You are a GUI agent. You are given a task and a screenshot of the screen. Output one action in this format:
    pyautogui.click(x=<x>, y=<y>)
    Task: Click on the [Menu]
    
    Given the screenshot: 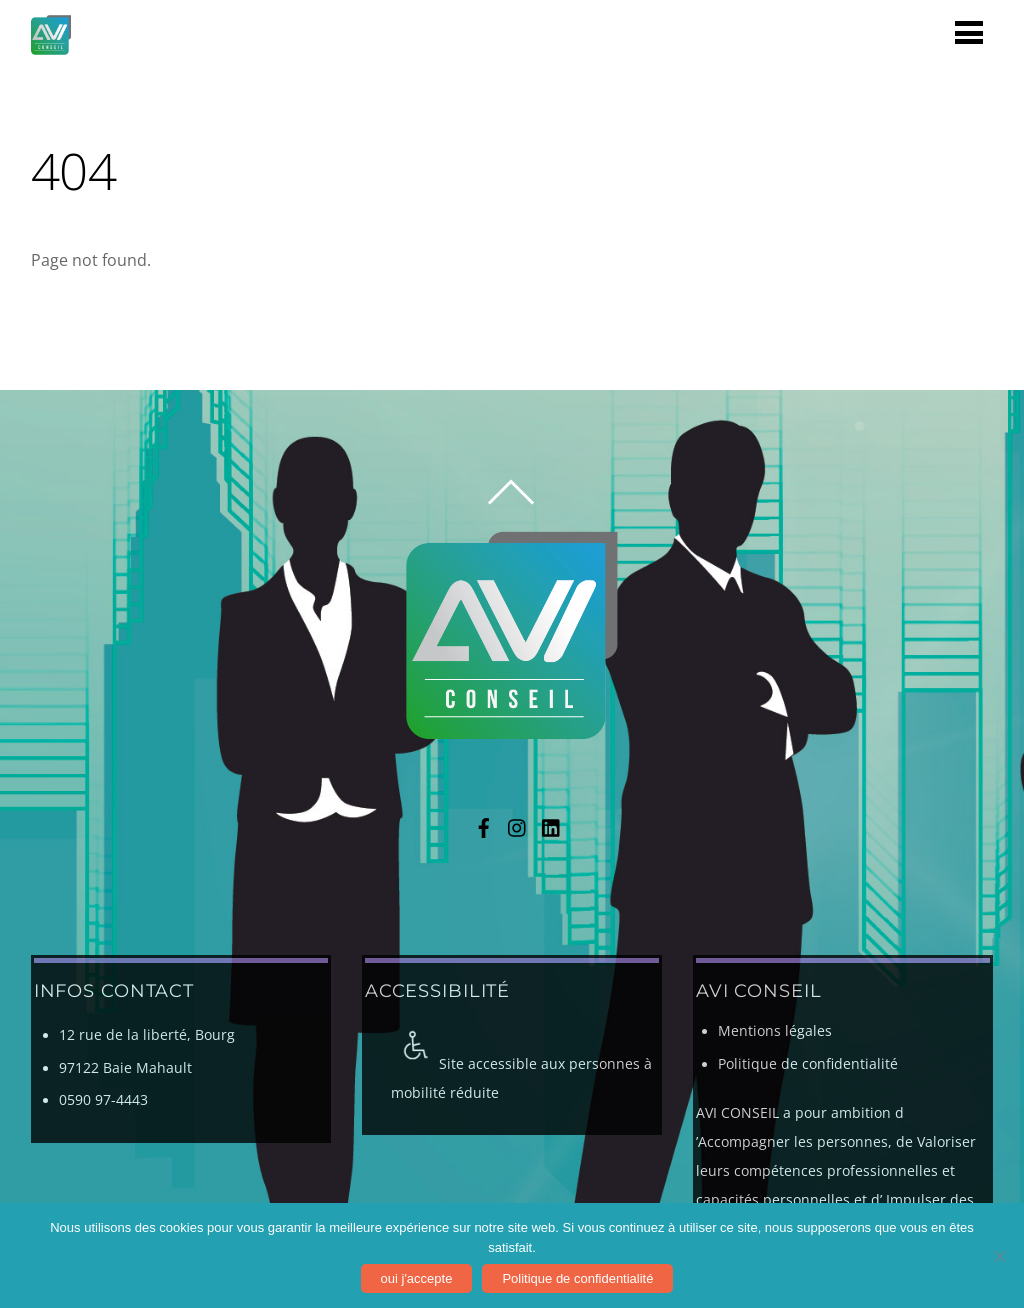 What is the action you would take?
    pyautogui.click(x=969, y=31)
    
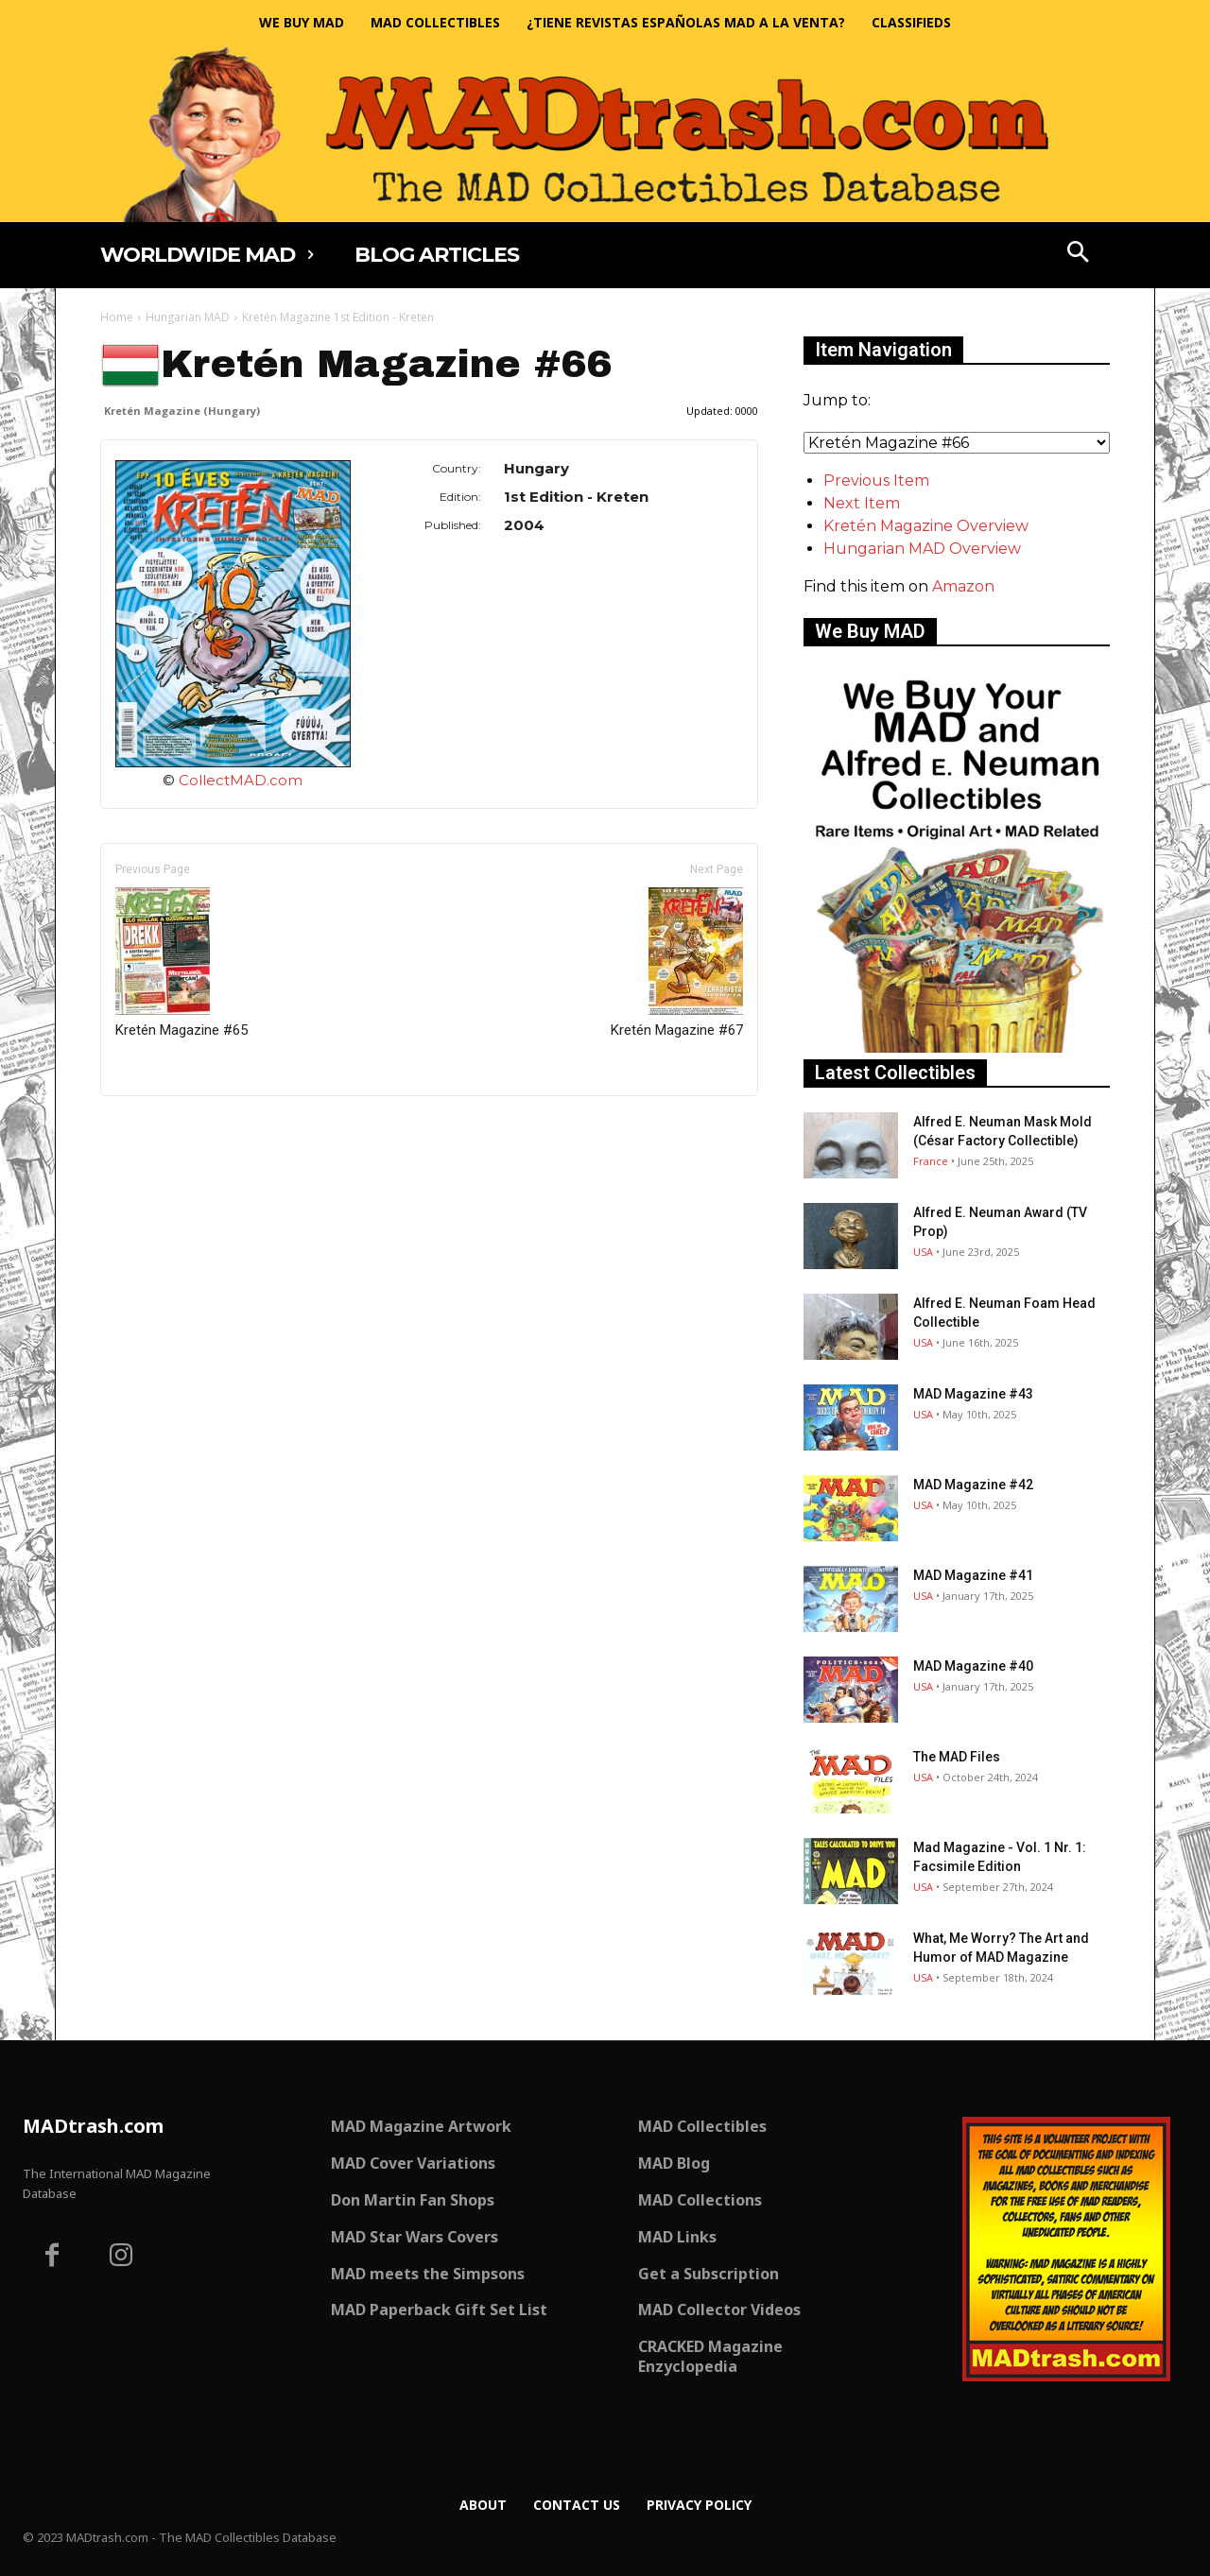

##############################

_How to complete this task_
Up to and including the line with "Task: Click on the [Menu]", repeat the entries exactly, beginning at their first line.

_Output of the exercise_
You are a GUI agent. You are given a task and a screenshot of the screen. Output one action in this format:
    pyautogui.click(x=<x>, y=<y>)
    Task: Click on the [Menu]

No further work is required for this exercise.